Collected data entries:
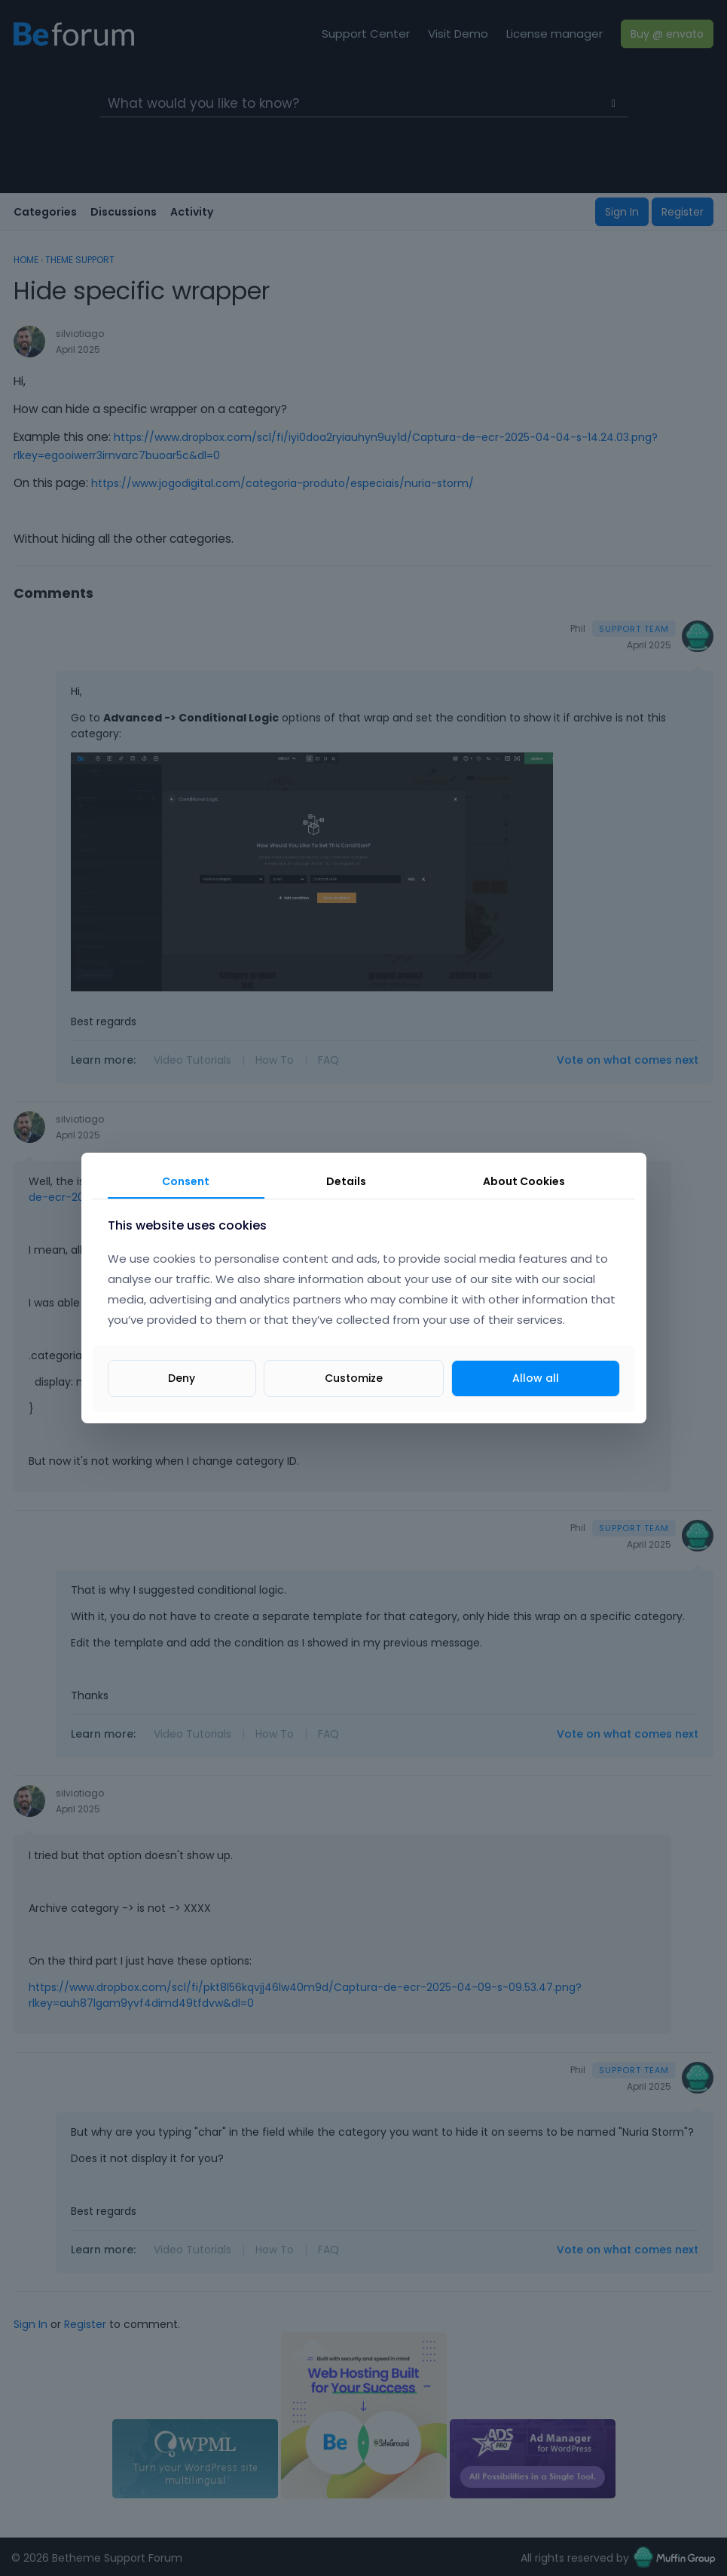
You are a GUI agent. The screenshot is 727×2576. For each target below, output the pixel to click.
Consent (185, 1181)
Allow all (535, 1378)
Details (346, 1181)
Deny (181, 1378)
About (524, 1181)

Task goal:
Give back each entry exactly as it appears, with no pictures.

Exercise solution:
You are a GUI agent. The screenshot is 727×2576. For each target below, output the pixel to click.
Consent (185, 1181)
Allow all (535, 1378)
Details (346, 1181)
Deny (181, 1378)
About (524, 1181)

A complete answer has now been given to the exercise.